Question: Given, the Euclidean plane $\mathcal{P}$, with the point $O \in \mathcal{P}$ (called "the origin").
1. Is a Cartesian coordinate system for this plane centered at $O$ just an orthonormal basis for the cotangent space of the Euclidean point at $O$, i.e. an orthonormal basis for $(T_O \mathcal{P})^*$?
2. Are vectors with tail at $O$ in the Euclidean plane $\mathcal{P}$ just elements of the tangent space at $O$, i.e. $v \in T_O \mathcal{P}$? And is a vector $w$ with tail at point $A \in \mathcal{P}$ just an element $w \in T_A \mathcal{P}$?
3. That any point can be given a unique coordinate is just a reflection of the fact that $$\mathcal{P} \simeq (T_O\mathcal{P})^* $$ as vector spaces, and the fact that every point can be associated with a position vector is just a way of expressing the fact that $$\mathcal{P} \simeq T_O\mathcal{P} $$ as vector spaces? And the fact that position vectors can be associated with coordinates is just a reflection of the fact that, being finite-dimensional vector spaces, $$T_O\mathcal{P} \simeq (T_O\mathcal{P})^*?$$
Incredibly long-winded context: I was thinking recently that coordinate systems and "physical vectors" are naturally dual -- the coordinates of a space don't change under a linear transformation, whereas "physical vectors" do change under linear transformations. In contrast, coordinates change under (aptly named) changes of coordinates, whereas "physical vectors" do not change under changes of coordinates.

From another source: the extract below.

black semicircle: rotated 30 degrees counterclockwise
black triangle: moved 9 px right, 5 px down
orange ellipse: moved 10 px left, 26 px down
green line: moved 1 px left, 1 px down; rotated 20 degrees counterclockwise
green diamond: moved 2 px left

In other words, it seems like it makes the most sense to define coordinate systems to be covariant tensor fields of order 1, i.e. one-forms. Then the purpose of always having and considering cotangent and tangent spaces makes sense, because the former is the coordinate system with origin at a given point, and the latter is the space of "physical vectors" anchored at the point.

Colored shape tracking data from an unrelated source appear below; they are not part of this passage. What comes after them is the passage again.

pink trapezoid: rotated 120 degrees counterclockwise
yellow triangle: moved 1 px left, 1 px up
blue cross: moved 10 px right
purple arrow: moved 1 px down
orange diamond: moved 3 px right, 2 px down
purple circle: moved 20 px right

Moreover, the notions of coordinate system for a vector space only starts to get messy exactly when the notion of dual space gets messy -- in infinite dimensions. The inner product at a point on a Riemannian manifold, which generates associated notions of length and angle, is defined on the tangent space, whose objects probably not coincidentally are "physical vectors", the objects for which notions of length and angle make the most sense (compared to points in a coordinate space). Likewise, notions of integration and differentiation seem to correspond most naturally to cotangent spaces, which seems to correspond to how calculus is defined in the simplest possible setting -- from a space of points to another space of points. And vector fields live in tangent spaces, and vector fields are most easily thought of in terms of "physical vectors", again suggesting that tangent spaces are "physical vectors" and that cotangent systems are just coordinate systems.

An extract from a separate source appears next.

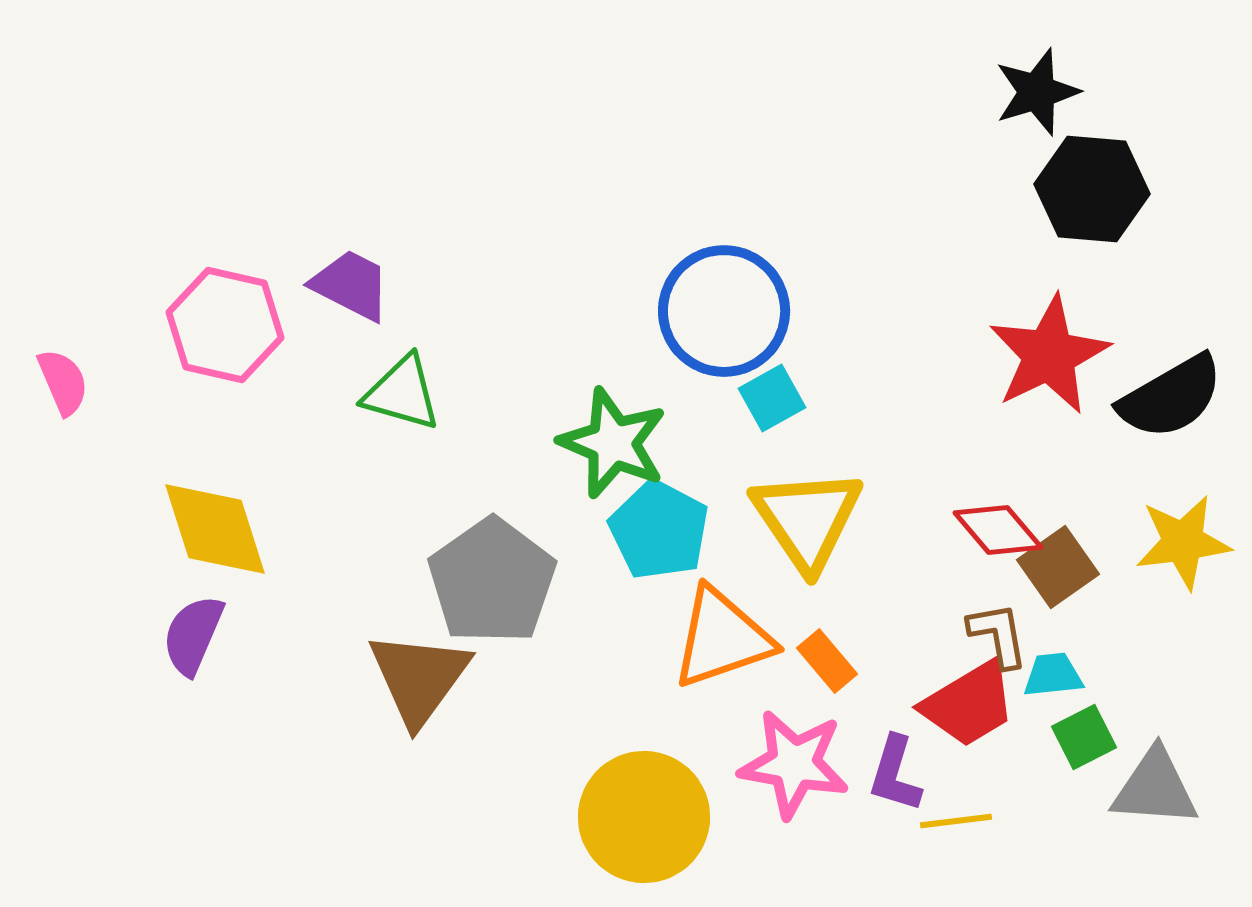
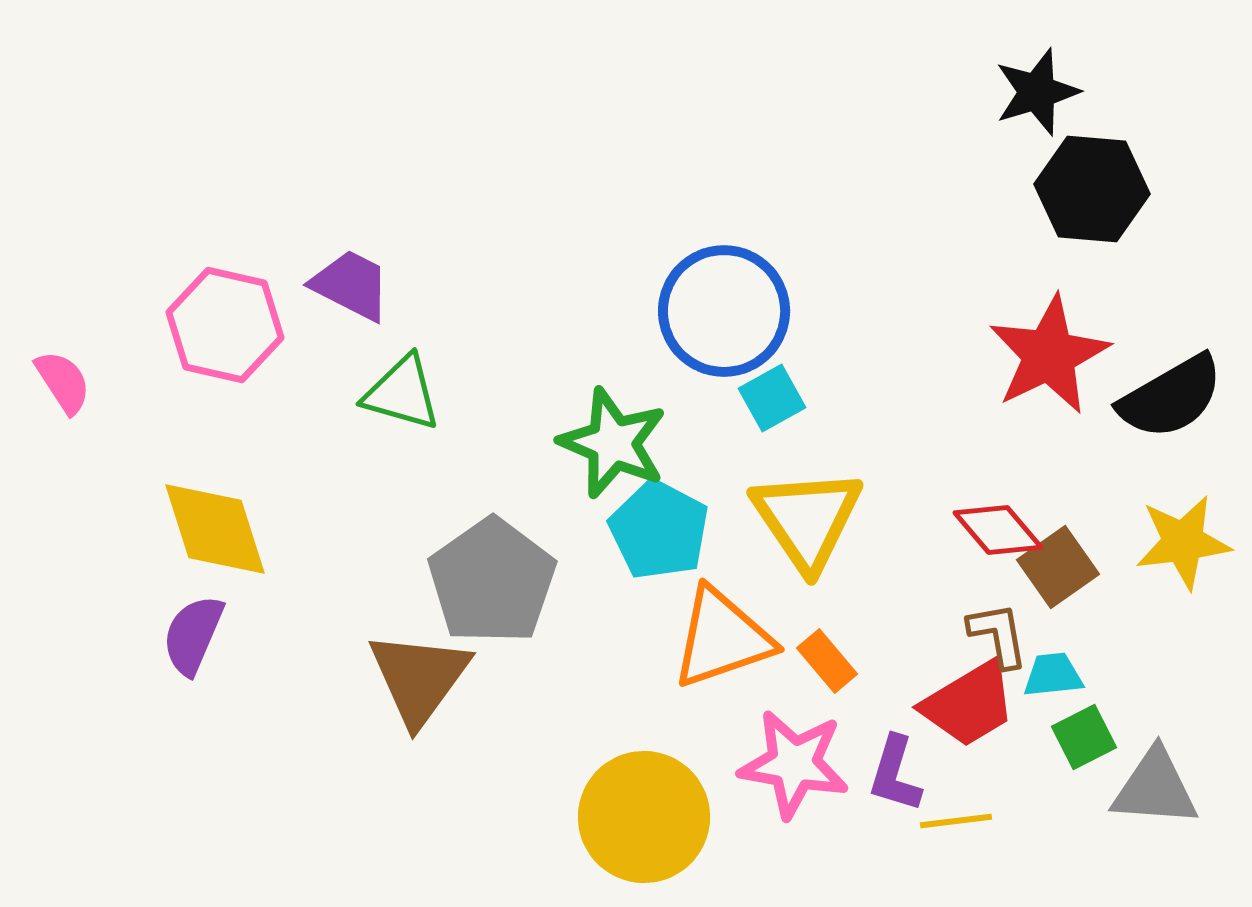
pink semicircle: rotated 10 degrees counterclockwise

At least one other person seems to have come to this conclusion independently (or maybe I read that answer before and my subconscious just understood it now). This seems to be how physicists think of everything, and implicitly the viewpoint behind much of differential geometry, or at least this mental model seems to make what these experts say seem much clearer now. For instance, these youtube videos about tensor calculus suddenly make much more sense when one thinks of "the covariant basis" and the "coordinate system" as literally the exact same thing. Watching this video again, it also makes a lot more sense if one thinks "coordinates = covectors".
The only reason why one might not want to identify coordinate systems with cotangent spaces, is that one is often taught, when first introduced to "physical vectors", to identify them with the coordinates of the heads of their arrows. But that shouldn't discourage us, because obviously any finite-dimensional vector space is isomorphic to its dual vector space (as vector spaces). The isomorphism is so simple that we can completely ignore that it exists in elementary situations, but then suddenly one moves to differential geometry and gets confused because the distinction was pushed under the rug previously.
This answer also seems to suggest the same thing -- a vector space has no "intrinsic coordinate system" -- because one needs to specify a basis for the dual space in order to do so, i.e. a vector space has no "intrinsic coordinate system" for the exact same reason that it doesn't have an "intrinsic basis" -- one needs to specify both a basis for the vector space, and one for the dual vector space, the latter which we call a "coordinate system". And the manner in which coordinates for points are found -- via orthogonal projections, i.e. inner products -- is just application of covectors to vectors, or at least so it would seem to me.